Exercise
Every line of the following records that includes "trop" should be copied.

Information given
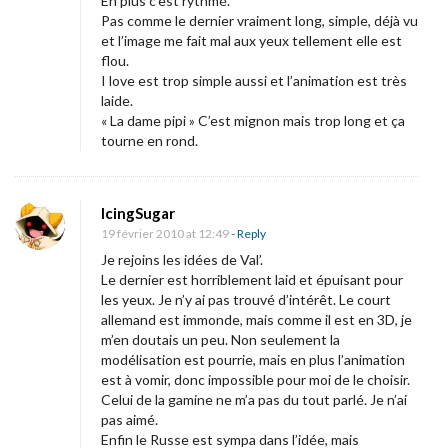
En plus c’est rythmé.
Pas comme le dernier vraiment long, simple, déjà vu
et l’image me fait mal aux yeux tellement elle est
flou.
I love est trop simple aussi et l’animation est très
laide.
« La dame pipi » C’est mignon mais trop long et ça
tourne en rond.
IcingSugar
19 février 2010 at 12:49
- Reply
Je rejoins les idées de Val’.
Le dernier est horriblement laid et épuisant pour
les yeux. Je n’y ai pas trouvé d’intérêt. Le court
allemand est immonde, mais comme il est en 3D, je
m’en doutais un peu. Non seulement la
modélisation est pourrie, mais en plus l’animation
est à vomir, donc impossible pour moi de le choisir.
Celui de la gamine ne m’a pas du tout parlé. Je n’ai
pas aimé.
Enfin le Russe est sympa dans l’idée, mais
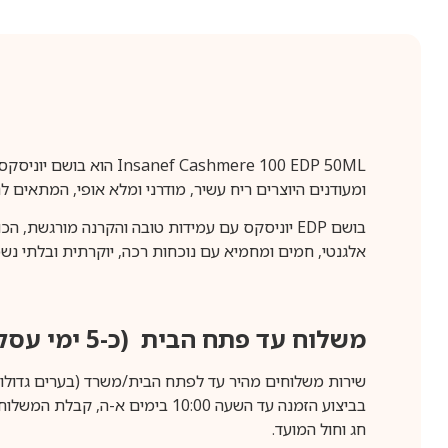
Cashmere 100 EDP 50ML
ומעודנים היוצרים ריח עשיר, מודרני ומלא אופי, המתאים ל
בושם EDP יוניסקס עם עמידות טובה והקרנה מורגשת
אלגנטי, חמים ומחמיא עם נוכחות רכה, יוקרתית ובלתי נשכ
משלוח עד פתח הבית (כ-5 ימי עסקים)
שירות משלוחים מהיר עד לפתח הבית/משרד (בערים גדולות לפרטים 70-60
חג וחול המועד.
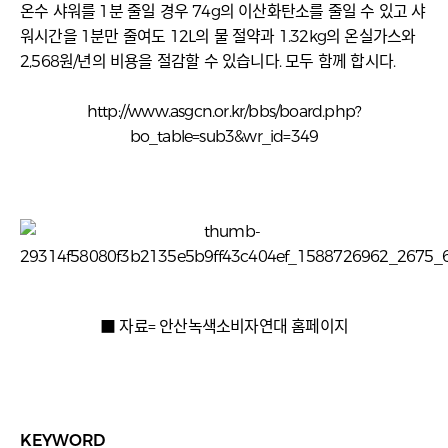
온수 샤워를 1분 줄일 경우 74g의 이산화탄소를 줄일 수 있고 샤
워시간을 1분만 줄여도 12L의 물 절약과 1.32kg의 온실가스와
2,568원/년의 비용을 절감할 수 있습니다. 모두 함께 합시다.
http://www.asgcn.or.kr/bbs/board.php?
bo_table=sub3&wr_id=349
■ 자료= 안산녹색소비자연대 홈페이지
KEYWORD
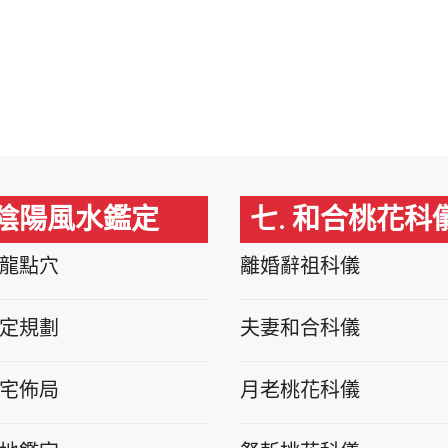
 陰陽風水鑑定
七. 和合桃花科
龍點穴
離婚辭祖科儀
定規劃
夫妻和合科儀
宅佈局
月老桃花科儀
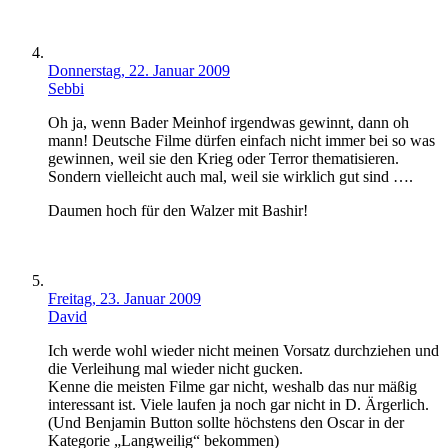
Donnerstag, 22. Januar 2009
Sebbi
Oh ja, wenn Bader Meinhof irgendwas gewinnt, dann oh
mann! Deutsche Filme dürfen einfach nicht immer bei so was
gewinnen, weil sie den Krieg oder Terror thematisieren.
Sondern vielleicht auch mal, weil sie wirklich gut sind ….
Daumen hoch für den Walzer mit Bashir!
Freitag, 23. Januar 2009
David
Ich werde wohl wieder nicht meinen Vorsatz durchziehen und
die Verleihung mal wieder nicht gucken.
Kenne die meisten Filme gar nicht, weshalb das nur mäßig
interessant ist. Viele laufen ja noch gar nicht in D. Ärgerlich.
(Und Benjamin Button sollte höchstens den Oscar in der
Kategorie „Langweilig“ bekommen)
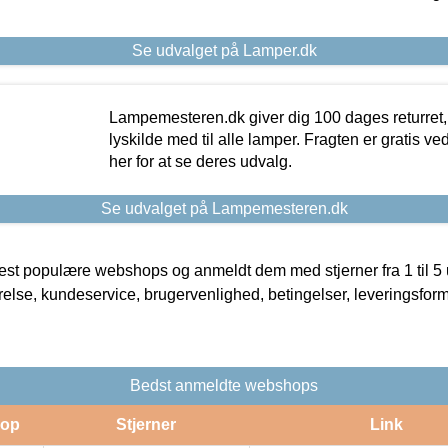
Se udvalget på Lamper.dk
Lampemesteren.dk giver dig 100 dages returret, 
lyskilde med til alle lamper. Fragten er gratis ve
her for at se deres udvalg.
Se udvalget på Lampemesteren.dk
t populære webshops og anmeldt dem med stjerner fra 1 til 5 ud
rrelse, kundeservice, brugervenlighed, betingelser, leveringsfor
Bedst anmeldte webshops
op
Stjerner
Link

Solution
I love est trop simple aussi et l’animation est très
« La dame pipi » C’est mignon mais trop long et ça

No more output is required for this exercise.